Farmers ready to get fresh produce to Tupelo customers

OXFORD – The Tupelo Farmers’ Market can’t open soon enough for Benton and Pat Brewer.

A recent walk through the couple’s farm outside Oxford showed rows of broccoli, cabbage, English peas, lettuce, spinach, onions and new potatoes, all lush and green and ready to be picked.

The market, located on Spring Street, officially opens at 6 a.m. Saturday, May 18, and will be open Saturday, Tuesday and Thursday mornings through mid-October.

But the Brewers and other vendors may show up a bit earlier than that.

“If the farmers have things they need to sell before the opening date, they may be at the market a Saturday or two before May 18,” said Craig Helmuth, program associate for the Downtown Tupelo Main Street Association, which operates the market. “That’s what we call a soft opening.”

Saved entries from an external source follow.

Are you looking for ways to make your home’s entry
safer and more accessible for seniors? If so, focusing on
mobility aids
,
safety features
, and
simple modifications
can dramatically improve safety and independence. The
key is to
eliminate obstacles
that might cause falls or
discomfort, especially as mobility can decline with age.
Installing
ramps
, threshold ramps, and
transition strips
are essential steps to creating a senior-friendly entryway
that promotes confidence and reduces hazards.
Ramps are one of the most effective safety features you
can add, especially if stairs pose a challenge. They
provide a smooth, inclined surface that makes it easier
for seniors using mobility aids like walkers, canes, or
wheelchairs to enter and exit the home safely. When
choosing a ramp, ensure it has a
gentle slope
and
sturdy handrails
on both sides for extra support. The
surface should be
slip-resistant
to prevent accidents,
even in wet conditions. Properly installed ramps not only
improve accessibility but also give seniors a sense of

The recent cool, wet weather has been a blessing for the cold weather crops flourishing in the Brewers’ garden. But it’s thrown a kink into warm-weather vegetables.

“We’ve grown 5,000 tomato plants from seed,” Benton Brewer said. “Usually, we put them in the ground in April, but it’s been too cold and wet this year. We’ve got 2,000 in the ground now. We’re hoping to get the rest in in the next couple of weeks. If not, what we’ve got left in the greenhouse will be too big and we’ll have to throw them away.”

Benton Brewer, 67, said he’s been farming ever since he was a kid. By trade, he was a steeplejack who built, painted and tore down water tanks. When he retired in the 1990s, he took to farming full time.

Pat Brewer, 60, worked at Emerson Electric and then Kroger.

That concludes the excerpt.